New research has shown a biological pattern associated with OCD. Brain-SPECT studies have shown increased blood flow in the basal ganglia and anterior cingulate gyrus (ACG). The ACG is involved in allowing a person to shift his or her attention from subject to subject. When this area is overactive, a person gets “stuck” on the same thought or behavior.

Like most forms of psychiatric illness, OCD has a biological basis, and part of effective treatment often involves medication. At this writing there are eight “antiobsessive medications” and there are more on the way. Before 1987 there were no good medications to treat OCD. The current medications that have shown effectiveness with OCD are Anafranil (clomipramine), Prozac (fluoxetine), Zoloft (sertraline), Paxil (paroxetine), Effexor (venlafaxine), Luvox (fluvoxamine), Celexa (citalopram), and Lexapro (escitalopram oxalate). These medications have provided many patients with profound relief from OCD symptoms.

In addition, behavior therapy is often helpful for these patients. This is where a patient is gradually exposed to the situations most likely to bring out the rituals and habits. Behavior therapy also includes thought-stopping techniques and strong urging by the therapist for the patient to face his or her worst fear (for example, having a patient with a dirt or contamination fear play in the mud).

There is a group of disorders that have been labeled as Obsessive Compulsive Spectrum Disorders. It is based on the premise that these disorders occur because the person experiences repetitive unwanted thoughts or behaviors. They tend to get stuck on thoughts and cannot get them out of their minds unless they act in a specific manner. OCD spectrum disorders include trichotillomania (pulling out one’s own hair), onychophagia (nail biting), Tourette’s syndrome, kleptomania (compulsive stealing), body dysmorphic disorder (unreasonably feeling a part of the body is excessively
ugly), compulsive shopping, pathological gambling, fetishes, and sexual addictions.

In the past decade the Internet has brought a whole new meaning to pathological gambling and sexual addictions. Both are on the rise with younger and younger people. The term
addiction
used to be used exclusive to chemicals such as alcohol, drugs, or nicotine. With recent research on the brain, we now understand that many behaviors can become as chemically addictive as a substance. Gambling and pornography can be such an addiction.

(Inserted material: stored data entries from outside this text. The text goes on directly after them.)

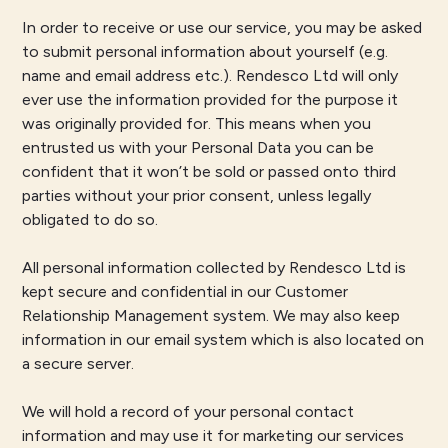
In order to receive or use our service, you may be asked
to submit personal information about yourself (e.g.
name and email address etc.). Rendesco Ltd will only
ever use the information provided for the purpose it
was originally provided for. This means when you
entrusted us with your Personal Data you can be
confident that it won’t be sold or passed onto third
parties without your prior consent, unless legally
obligated to do so.
All personal information collected by Rendesco Ltd is
kept secure and confidential in our Customer
Relationship Management system. We may also keep
information in our email system which is also located on
a secure server.
We will hold a record of your personal contact
information and may use it for marketing our services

Pathological gambling includes all betting behaviors that interfere or hurt personal, family, or work-related activities. The essential features of a gambling addiction include:

 
  • increased preoccupation with gambling

  • a need to bet more money more frequently

  • restlessness or irritability when attempting to stop

  • “chasing” losses

  • loss of control, manifested by continuation of the gambling behavior in spite of increasingly serious negative consequences

  • in extreme cases, financial ruin, legal problems, loss of career and family, and even suicide.

According to the National Gambling Impact Study Commission, the national lifetime prevalence of gambling is no less than 1.2 percent of the total population (2.5 million). In longstanding gambling markets such as Nevada, more than 5 percent of the population will develop some problem with gambling, a prevalence rate about five times that of schizophrenia and more than twice that of cocaine addiction.